As shown in Scheme 3, in this case, as the base position to make complementary base pairs with respect to ^CNV K, it has a C or G, ^CNV K 3 'end of the base A photocrosslink (indicated by an arrow) is formed with respect to T which is a base adjacent to the side.
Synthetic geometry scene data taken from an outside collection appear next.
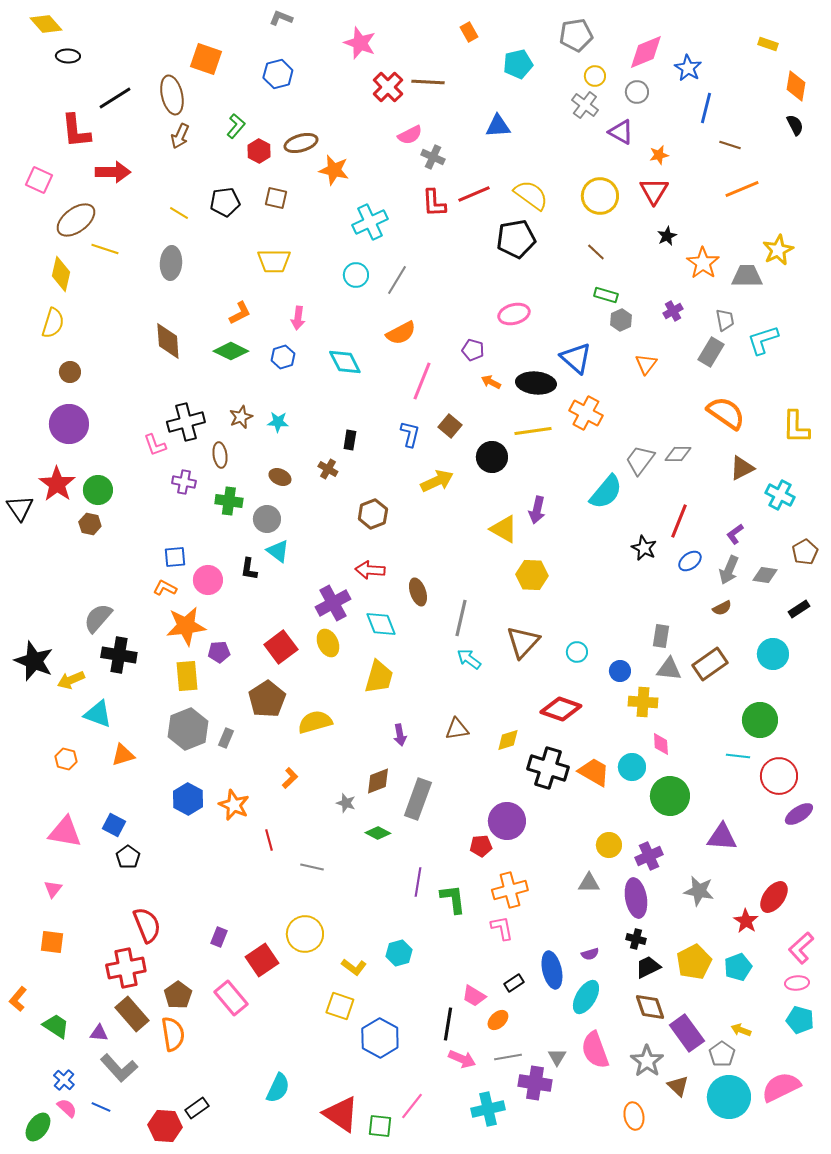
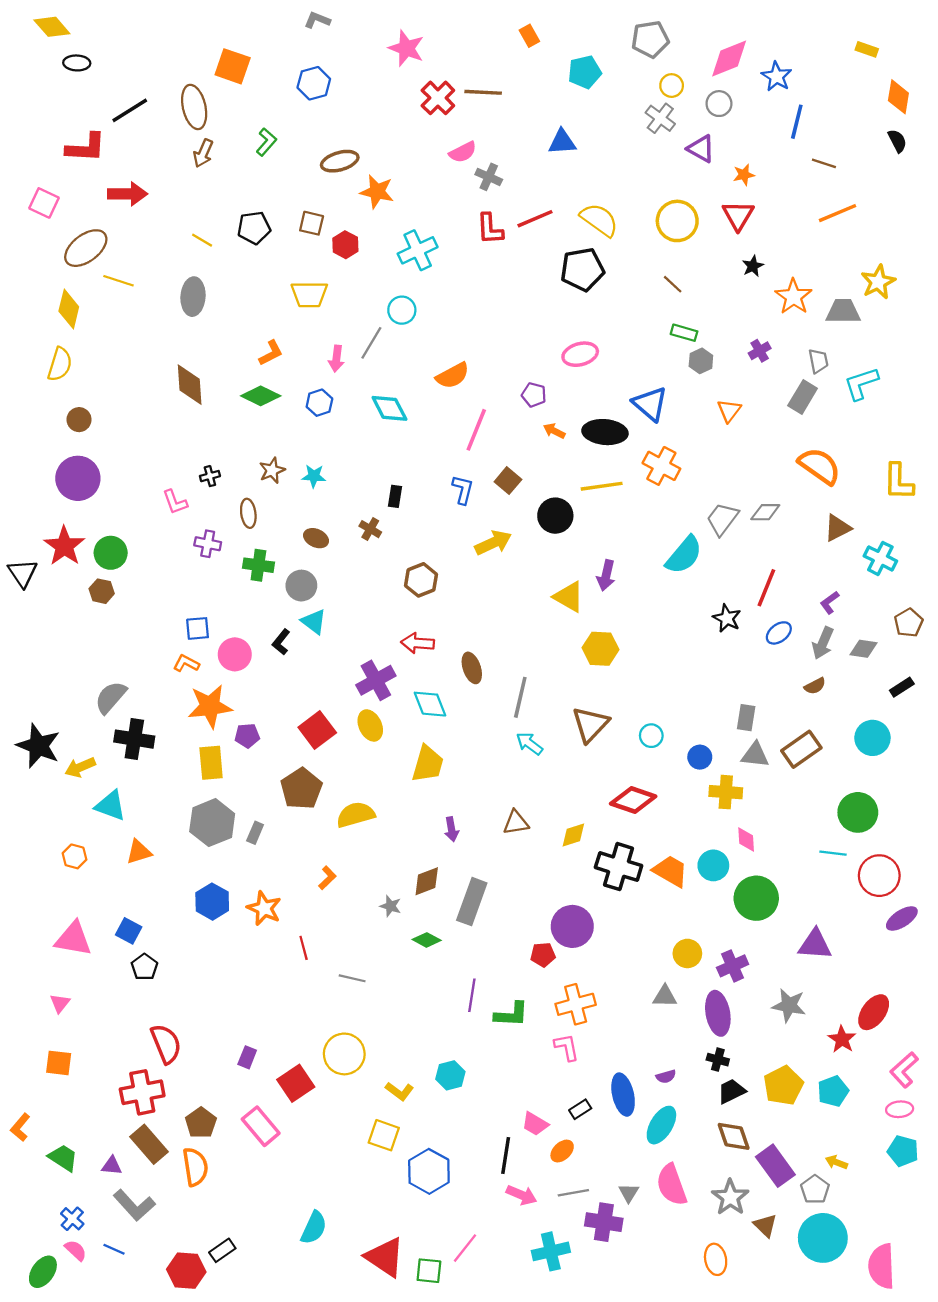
red L-shape: (76, 131) -> (86, 148), turned -81
red hexagon: (259, 151) -> (345, 245), moved
gray line: (397, 280) -> (371, 343), moved
black cross: (186, 422) -> (210, 476), size x0.5
black L-shape: (249, 569) -> (281, 642), turned 30
green L-shape: (453, 899) -> (511, 1014), turned 100
pink semicircle: (781, 1087) -> (882, 1266), moved, turned -66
Natural DNA sequence without ^CNV K (5'-TGAGGTAGTAGTTTGTGCTGTT-3 ') 12.5 μM (corresponding to ODN D) and ODN C 12.5 μM with ^CNV K buffer (100 mM NaCl, 10 mM MgCl ₂ , 20 Annealing was performed in mM Tris-acetate (pH 7.0), 1 mM EDTA, 2% Triton-X). Annealing was first heated at 90 ° C. for 5 minutes and then decreased from 70 ° C. to 4 ° C. by 1 ° C. per hour. Thereafter, a photoreactant obtained by irradiating 366 nm light at 4 ° C. for 0, 0.1, 0.2, 0.3, 0.4, 0.5, 1, 2, 5 seconds using a UV-LED irradiator was obtained. The denaturation PAGE analysis result of the obtained photoreactant is shown in FIG.

[Denatured PAGE result]
FIG. 6 shows the results of denaturing PAGE (polyacrylamide electrophoresis) performed under the same conditions as in FIG.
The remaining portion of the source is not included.